> Data provided
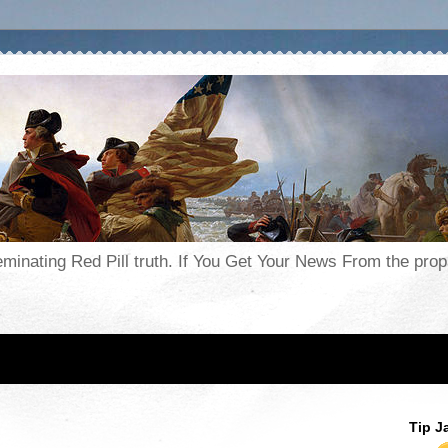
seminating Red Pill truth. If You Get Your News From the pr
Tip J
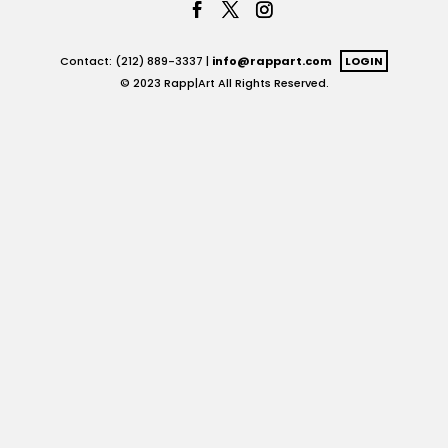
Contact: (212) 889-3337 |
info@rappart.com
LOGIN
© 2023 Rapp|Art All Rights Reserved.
* * *
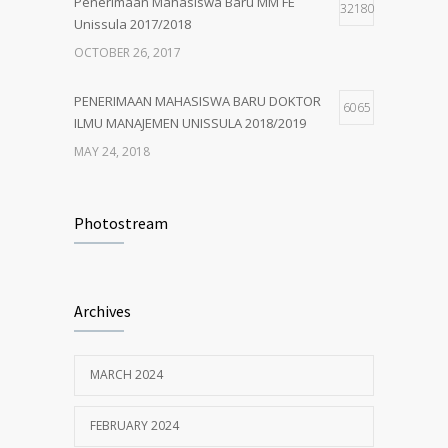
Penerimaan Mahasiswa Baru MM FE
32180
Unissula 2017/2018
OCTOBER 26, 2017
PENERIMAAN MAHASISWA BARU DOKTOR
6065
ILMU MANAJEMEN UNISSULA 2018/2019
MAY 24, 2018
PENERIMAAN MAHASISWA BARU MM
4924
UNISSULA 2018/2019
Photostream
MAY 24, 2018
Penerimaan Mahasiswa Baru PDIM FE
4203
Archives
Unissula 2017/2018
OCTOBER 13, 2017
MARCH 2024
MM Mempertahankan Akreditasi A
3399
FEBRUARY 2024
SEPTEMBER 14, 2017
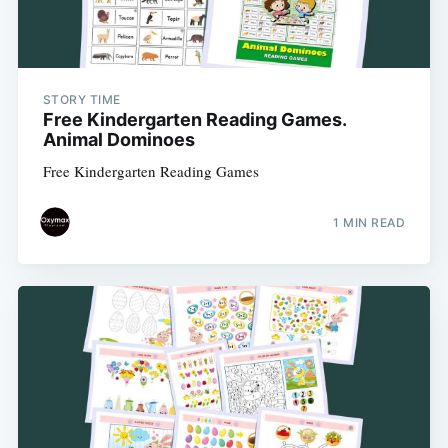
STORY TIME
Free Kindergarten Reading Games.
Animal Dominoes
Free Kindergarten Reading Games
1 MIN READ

> Task statement
Among the lines above, which ones hold the string "Free"? Show them.

> Response to this task
Free Kindergarten Reading Games.
Free Kindergarten Reading Games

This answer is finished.